Sep 20, 2019 1:45 PM

An effort by a a long list of powerful consumer electronics companies to prevent certification of a class action lawsuit against them for price fixing has been rejected by the Supreme Court of Canada.
Consumers Council of Canada, represented by Harrison-Pensa LLP, intervened in the case, because it dealt with a range of issues vital to the protection of Canadian consumers seeking redress in the case and in the future through class action lawsuits.
“Consumers Council of Canada applauds the decisive judgement of the court in this case,” said Council President Don Mercer. “The decision means that consumers and other claimants who are victims of price-fixing will not find the courtroom doors closed to them on technical and procedural grounds. Big companies who fix prices and hurt consumer markets will have to face the claims against them on their merits – just as it should be.”

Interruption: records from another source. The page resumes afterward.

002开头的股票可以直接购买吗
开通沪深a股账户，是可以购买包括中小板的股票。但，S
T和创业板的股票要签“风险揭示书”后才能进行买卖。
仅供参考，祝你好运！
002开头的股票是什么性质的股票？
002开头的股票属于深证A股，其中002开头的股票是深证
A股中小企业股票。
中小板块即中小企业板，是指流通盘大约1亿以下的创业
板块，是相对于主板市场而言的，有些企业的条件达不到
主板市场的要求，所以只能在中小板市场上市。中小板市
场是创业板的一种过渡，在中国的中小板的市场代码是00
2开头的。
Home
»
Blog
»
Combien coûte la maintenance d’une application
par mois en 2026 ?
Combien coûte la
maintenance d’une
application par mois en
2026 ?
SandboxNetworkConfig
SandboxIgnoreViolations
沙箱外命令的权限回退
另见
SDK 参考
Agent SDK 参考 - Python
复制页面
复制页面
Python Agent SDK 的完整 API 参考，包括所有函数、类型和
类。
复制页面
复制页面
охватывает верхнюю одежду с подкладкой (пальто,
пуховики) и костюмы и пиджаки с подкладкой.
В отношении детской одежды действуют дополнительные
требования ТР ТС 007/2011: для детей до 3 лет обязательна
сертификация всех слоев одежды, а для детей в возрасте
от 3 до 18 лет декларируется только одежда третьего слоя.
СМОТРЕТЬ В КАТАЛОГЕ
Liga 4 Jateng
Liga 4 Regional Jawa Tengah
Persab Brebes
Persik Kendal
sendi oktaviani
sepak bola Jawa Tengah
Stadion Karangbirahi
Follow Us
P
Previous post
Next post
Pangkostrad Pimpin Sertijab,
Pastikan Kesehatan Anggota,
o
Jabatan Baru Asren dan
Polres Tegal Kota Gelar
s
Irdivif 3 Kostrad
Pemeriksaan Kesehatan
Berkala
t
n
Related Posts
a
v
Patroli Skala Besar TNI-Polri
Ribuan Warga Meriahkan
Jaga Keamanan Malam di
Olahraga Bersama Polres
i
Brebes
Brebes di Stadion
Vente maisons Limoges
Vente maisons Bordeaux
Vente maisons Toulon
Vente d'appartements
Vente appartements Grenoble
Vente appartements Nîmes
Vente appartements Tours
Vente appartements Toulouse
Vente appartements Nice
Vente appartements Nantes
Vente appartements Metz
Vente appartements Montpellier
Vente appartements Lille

The case, still before the courts, involves allegations of price fixing involving optical disc drives and related products against Toshiba Corporation, Toshiba Samsung Storage Technology Corp., Toshiba Samsung Storage Technology Corp. Korea, Toshiba of Canada Ltd., Toshiba America Information Systems, Inc., Samsung Electronics Co., Ltd., Samsung Electronics Canada Inc., Samsung Electronics America, Inc., Koninklijke Philips Electronics N.V., Lite‑On IT Corporation of Taiwan, Philips & Lite‑On Digital Solutions Corporation, Philips & Lite‑On Digital Solutions USA, Inc., Philips Electronics Ltd., Panasonic Corporation, Panasonic Corporation of North America, Panasonic Canada Inc., BENQ Corporation, BENQ America Corporation and BENQ Canada Corp.
In summary, the majority of the Supreme Court of Canada held that:

  • The class action could proceed (ie. certification was upheld).
  • Consumers who bought from other companies besides the defendants (called “umbrella purchasers”) could be part of the class.
  • The deadline to file a lawsuit (called a limitation period) could be extended if the conspiracy was not discoverable, or if it was concealed by the defendants.
  • Two avenues of legal redress, under the Competition Act and under the common law, did not exclude each other and could both be advanced.
  • In order to have a common issue related to proof of loss certified, the plaintiff needed only establish a methodology that was sufficiently credible or plausible to establish loss reached the requisite purchaser level (ie. the plaintiff did not, at the certification stage, need to show a methodology for proving that the conspiracy harmed every member of the class).